> [Activity] Your task is to copy exactly the lines from the line containing "FAQs about Telecom Fault" through the end of the listing below, with pictures left out.

> [Information given]
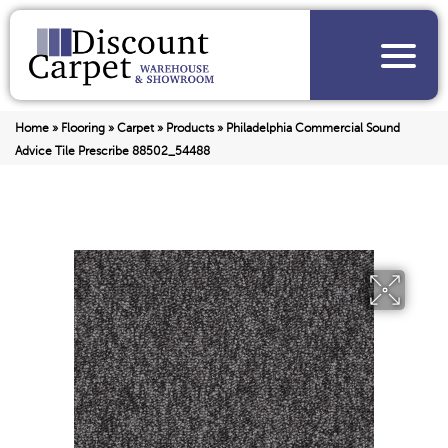
Home
»
Flooring
»
Carpet
»
Products
»
Philadelphia Commercial Sound
Advice Tile Prescribe 88502_54488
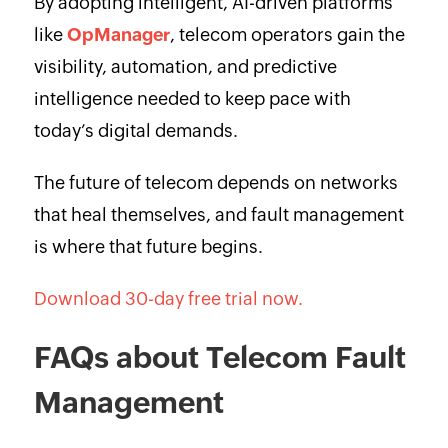
By adopting intelligent, AI-driven platforms
like
OpManager
, telecom operators gain the
visibility, automation, and predictive
intelligence needed to keep pace with
today’s digital demands.
The future of telecom depends on networks
that heal themselves, and fault management
is where that future begins.
Download 30-day free trial now.
FAQs about Telecom Fault
Management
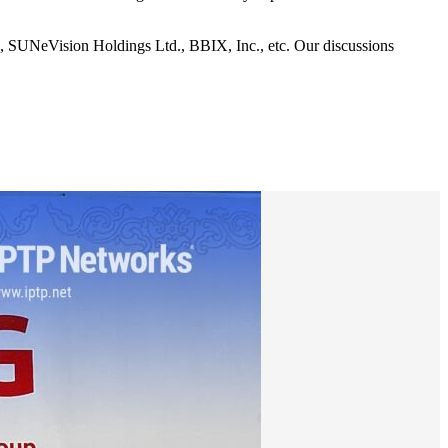
, SUNeVision Holdings Ltd., BBIX, Inc., etc. Our discussions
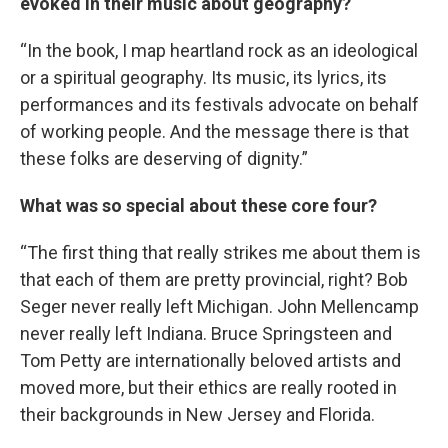
evoked in their music about geography?
“In the book, I map heartland rock as an ideological
or a spiritual geography. Its music, its lyrics, its
performances and its festivals advocate on behalf
of working people. And the message there is that
these folks are deserving of dignity.”
What was so special about these core four?
“The first thing that really strikes me about them is
that each of them are pretty provincial, right? Bob
Seger never really left Michigan. John Mellencamp
never really left Indiana. Bruce Springsteen and
Tom Petty are internationally beloved artists and
moved more, but their ethics are really rooted in
their backgrounds in New Jersey and Florida.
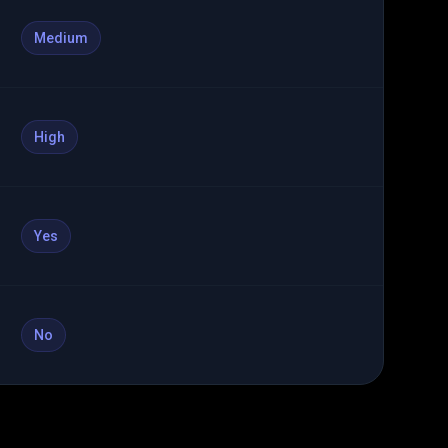
Medium
High
Yes
No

> [Result below]
FAQs about Telecom Fault
Management
, SUNeVision Holdings Ltd., BBIX, Inc., etc. Our discussions
evoked in their music about geography?
“In the book, I map heartland rock as an ideological
or a spiritual geography. Its music, its lyrics, its
performances and its festivals advocate on behalf
of working people. And the message there is that
these folks are deserving of dignity.”
What was so special about these core four?
“The first thing that really strikes me about them is
that each of them are pretty provincial, right? Bob
Seger never really left Michigan. John Mellencamp
never really left Indiana. Bruce Springsteen and
Tom Petty are internationally beloved artists and
moved more, but their ethics are really rooted in
their backgrounds in New Jersey and Florida.
Medium
High
Yes
No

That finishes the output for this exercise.